# Dashboard Lights Out



## renechua (Oct 25, 2011)

Have a 96 Sentra GXE (95K miles). Once in awhile while driving at night, the dashboard & console lights just disappear. Comes back on after around 5-10minutes. Scary driving at night like that. Need help. Thanks.


----------



## EvilPotato (Sep 6, 2005)

bad dimmer switch. replace

http://images.whisystems.com/smartpages/partinfo_resize/STA/DS1522_FRONT.JPG?width=300&height=300


----------



## smj999smj (Jan 1, 2006)

I agree. It's a common problem. Sometimes you can duplicate it by tapping on the illumination dimmer switch.


----------



## GreenEyedAngel (Aug 22, 2008)

The replies hit the nail on the head - notorious issue. Can replace the switch or just shove the dimmer down to null and then readvance - my 97 200SX has had the same problem for 300K+ miles.

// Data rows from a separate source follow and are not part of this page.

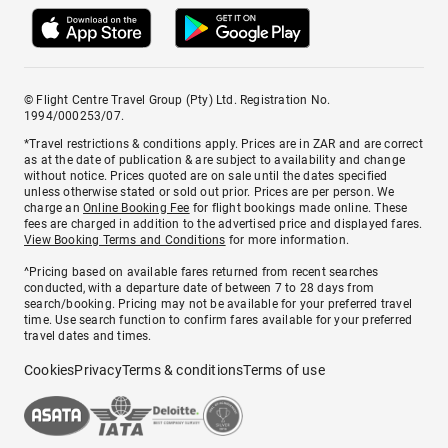
© Flight Centre Travel Group (Pty) Ltd. Registration No.
1994/000253/07.
*Travel restrictions & conditions apply. Prices are in ZAR and are correct
as at the date of publication & are subject to availability and change
without notice. Prices quoted are on sale until the dates specified
unless otherwise stated or sold out prior. Prices are per person. We
charge an
Online Booking Fee
for flight bookings made online. These
fees are charged in addition to the advertised price and displayed fares.
View Booking Terms and Conditions
for more information.
^Pricing based on available fares returned from recent searches
conducted, with a departure date of between 7 to 28 days from
search/booking. Pricing may not be available for your preferred travel
time. Use search function to confirm fares available for your preferred
travel dates and times.
Cookies
Privacy
Terms & conditions
Terms of use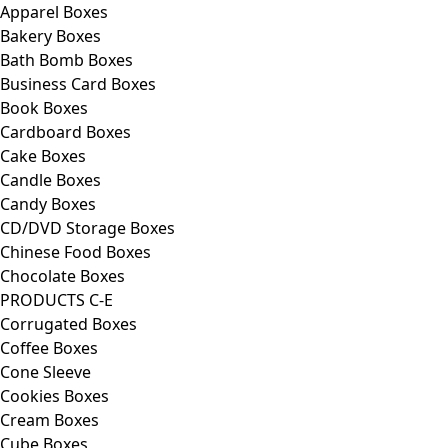
Apparel Boxes
Bakery Boxes
Bath Bomb Boxes
Business Card Boxes
Book Boxes
Cardboard Boxes
Cake Boxes
Candle Boxes
Candy Boxes
CD/DVD Storage Boxes
Chinese Food Boxes
Chocolate Boxes
PRODUCTS C-E
Corrugated Boxes
Coffee Boxes
Cone Sleeve
Cookies Boxes
Cream Boxes
Cube Boxes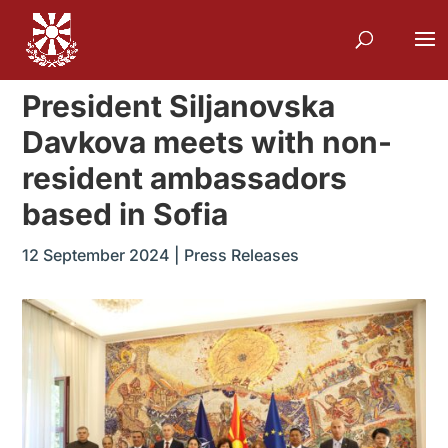
President Siljanovska
Davkova meets with non-
resident ambassadors
based in Sofia
12 September 2024
|
Press Releases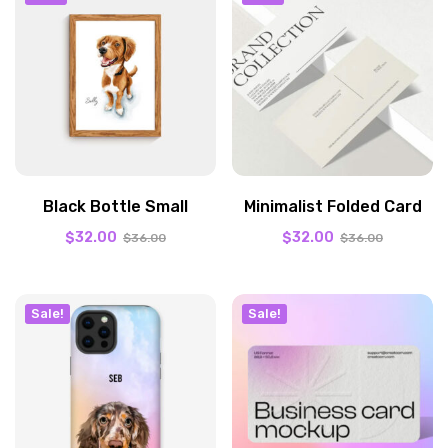
Black Bottle Small
Minimalist Folded Card
$
32.00
$
32.00
$
36.00
$
36.00
Sale!
Sale!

Do I feel like fixing the switch - no; does readjusting the dimmer level for a few seconds resolve it - yes. Make your decision.


----------



## azkicker0027 (May 31, 2002)

i bought a few switches from the yard for less than $5. maybe check your local yard or pick-a-part. i was also able to use dimmer switches from 98-99 Nissan altima's, xterra's and frontiers.


----------



## renechua (Oct 25, 2011)

Great. ThaNks for the suggestion. If playing with the switch won't work, then off to the yard.


----------